Medical Liability Reform
Legal liability costs have skyrocketed in recent years due to the fact that it requires little effort to file such lawsuits, and the awards to victims can be huge. In 1972, legal fees constituted 0.9 percent of the nation’s Gross Domestic Product (GDP). By 1990, that number had more than doubled, to 2.1 percent of the GDP. In 2003, the total tort costs had increased 35.4 percent from 2000, and it continues to rise today.
Medical malpractice suits set off a chain of reactions that resulted in decreased access to health care and increased health care costs. Rural areas are particularly hard hit by specialty physicians and those in high-risk fields opt out of practicing medicine due to the astronomical cost of malpractice insurance. Defensive medicine has become commonplace; doctors trying to avoid malpractice suits will frequently perform tests and procedures they otherwise would not have–resulting in millions of dollars wasted.
Medical malpractice reforms that set limits on awards lead to increased numbers of practicing physicians. According to a study in the Journal of the American Medical Association, the average physician supply increased by 3.3 percent three years after adoption of such reforms.
Medical malpractice reform legislation has stalemated once again in the Senate. Numerous times in the last two Congresses (108th and 109th), the House passed legislation aimed at curbing outrageous awards. In July 2005, the House passed the Help Efficient, Accessible, Low-Cost, Timely Healthcare Act of 2005 (H.R. 5). Similar language (S.22) failed to pass a Senate cloture vote in May 2006 and was subsequently tabled. GOP leaders have maintained their goal of passing this important legislation, however it is doubtful that there will be enough Democratic support to move the issue in the 110th Congress.

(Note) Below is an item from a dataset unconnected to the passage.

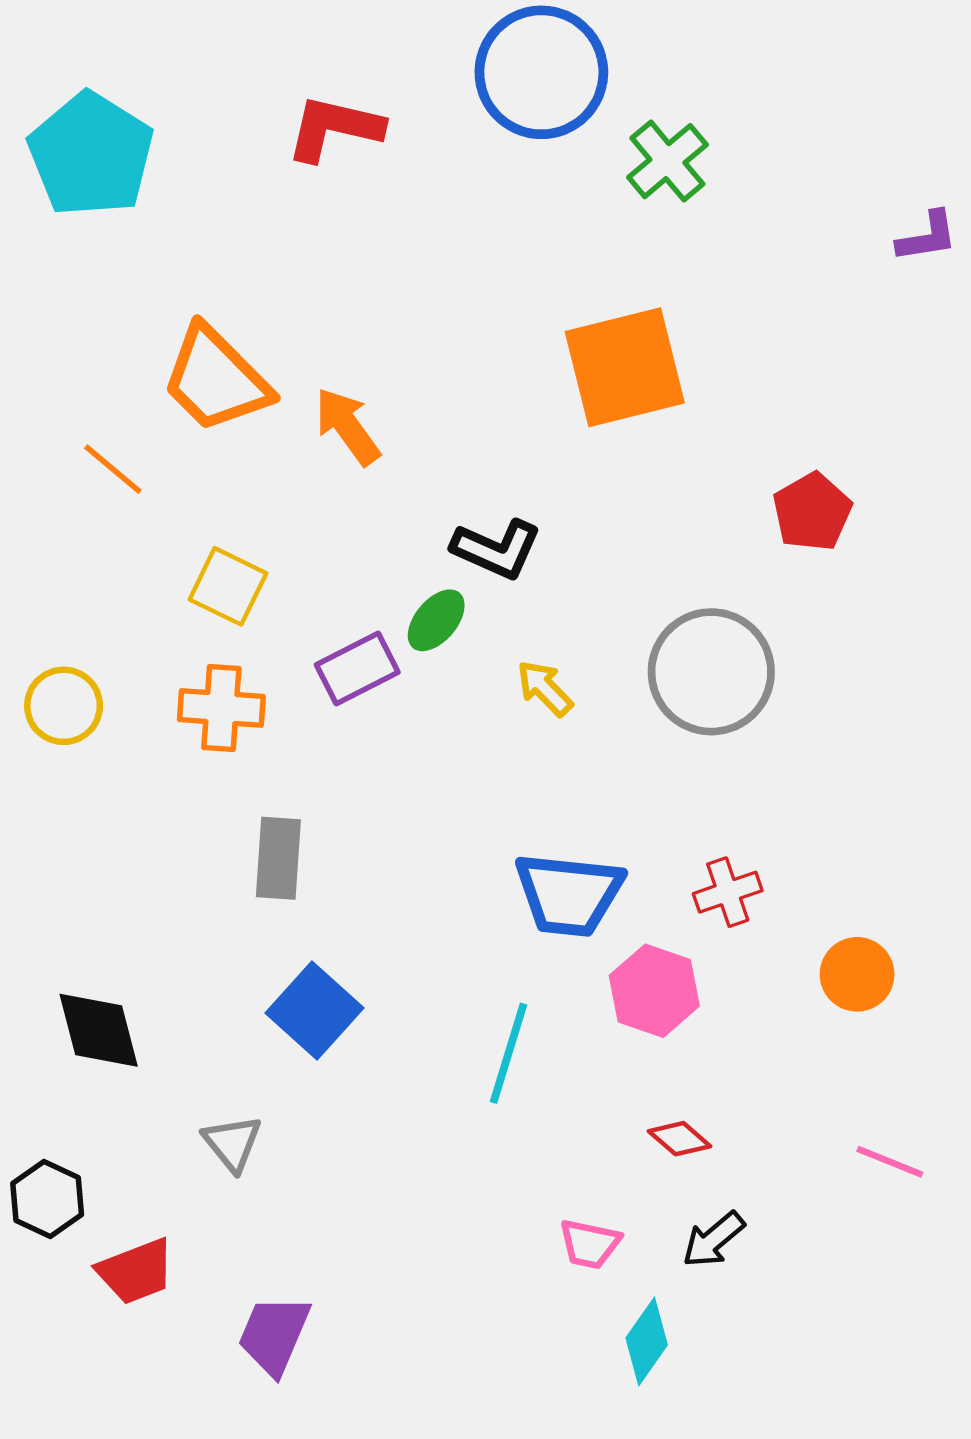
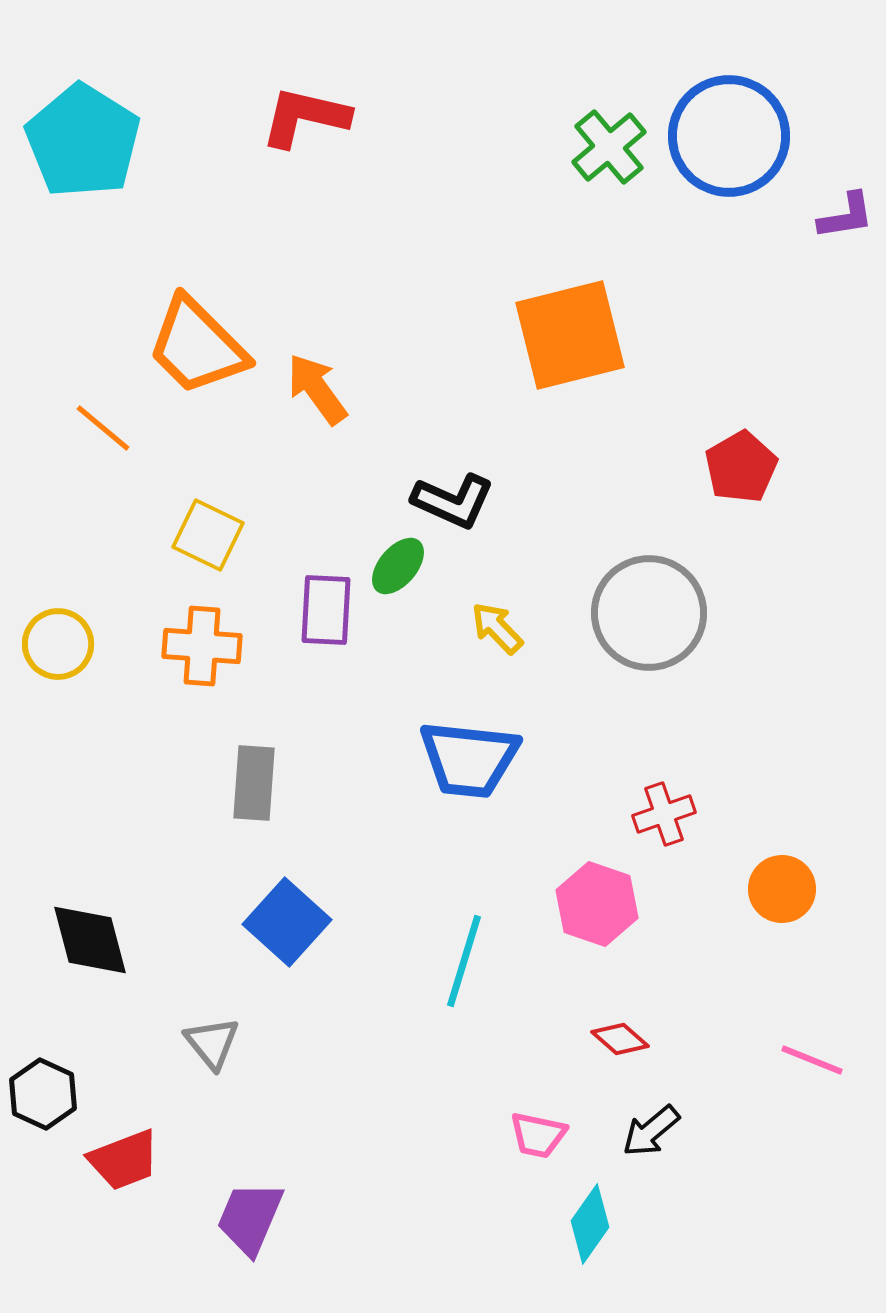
blue circle: (541, 72) -> (729, 136), moved
purple rectangle: (357, 669) -> (326, 610), turned -60
blue trapezoid: (569, 894) -> (469, 759), moved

Medical malpractice reforms would make a number of important changes including establishing a statute of limitations of three years; requiring court sanctions for frivolous lawsuits; limited non-economic (pain and suffering) damages to $250,000 from the provider with a maximum amount of $500,000 in the case of multiple defendants named in one case; restricting liability to the amount of damages directly attributable to the claimant named; allowing courts to restrict contingency fees (lawyer fee based on percentage of award); and limiting punitive damages (those intended to punish the defendant) to the greater of $250,000 or two times the economic damages.

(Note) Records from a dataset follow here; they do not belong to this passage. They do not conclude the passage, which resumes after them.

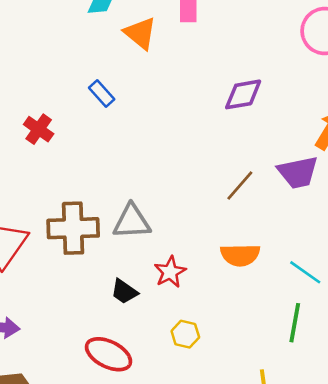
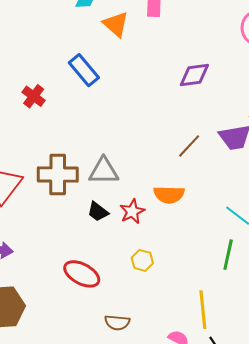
blue rectangle: (102, 93) -> (84, 70), size x1.5
orange semicircle: (240, 255) -> (169, 195), moved
black trapezoid: (124, 292) -> (98, 212), moved

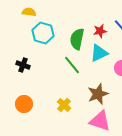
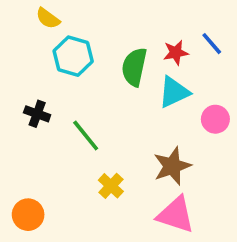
yellow semicircle: (29, 12) -> (48, 18), turned -152
green line: (72, 65) -> (86, 135), moved
orange circle: (24, 104) -> (28, 215), moved

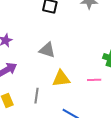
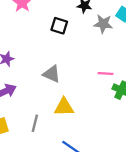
pink line: (94, 80) -> (105, 73), moved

Beyond traditional medical malpractice laws, NSBA would support some kind of safe harbor for physicians. Any safe harbor rule would have to be in conjunction with federally-defined, evidence-based medical procedures. Physicians who abide by those standards and report outcomes, would be allowed a certain level of protection from medical liability.

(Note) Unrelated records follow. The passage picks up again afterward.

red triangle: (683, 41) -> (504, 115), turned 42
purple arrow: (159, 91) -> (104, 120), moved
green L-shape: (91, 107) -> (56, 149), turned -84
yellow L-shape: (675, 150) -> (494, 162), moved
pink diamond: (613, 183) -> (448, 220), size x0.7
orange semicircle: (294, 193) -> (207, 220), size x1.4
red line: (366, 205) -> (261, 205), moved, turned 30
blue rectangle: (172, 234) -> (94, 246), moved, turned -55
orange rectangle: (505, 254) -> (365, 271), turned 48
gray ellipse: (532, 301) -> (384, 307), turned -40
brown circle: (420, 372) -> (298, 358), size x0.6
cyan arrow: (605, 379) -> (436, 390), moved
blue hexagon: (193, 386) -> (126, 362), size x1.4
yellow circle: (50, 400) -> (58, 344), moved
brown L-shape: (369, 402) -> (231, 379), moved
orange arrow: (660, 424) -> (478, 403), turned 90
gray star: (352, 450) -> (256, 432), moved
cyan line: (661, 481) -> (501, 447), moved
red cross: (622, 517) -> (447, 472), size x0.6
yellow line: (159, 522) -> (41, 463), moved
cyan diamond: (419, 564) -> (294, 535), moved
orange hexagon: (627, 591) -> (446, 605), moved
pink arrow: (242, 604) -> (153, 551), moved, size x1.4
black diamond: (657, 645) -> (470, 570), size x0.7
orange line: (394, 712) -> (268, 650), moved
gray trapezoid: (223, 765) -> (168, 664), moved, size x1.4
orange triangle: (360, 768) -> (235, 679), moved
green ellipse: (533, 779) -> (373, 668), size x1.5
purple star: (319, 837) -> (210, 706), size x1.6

A recent NSBA survey shows 83 percent of small businesses support monetary caps in medical malpractice cases. That survey also found that a majority support addressing the issue federally. Tort reform traditionally has been dealt with at the state level, however, the National Conference of State Legislatures cites 18 states where there are no stipulations whatsoever on medical malpractice lawsuits. The broad variance in states’ laws encourage attorneys to forum shop, which simply increases the need for a federal solution.
NSBA urges Congress to enact much-needed medical malpractice reform as a first step in reigning-in out-of-control health care costs.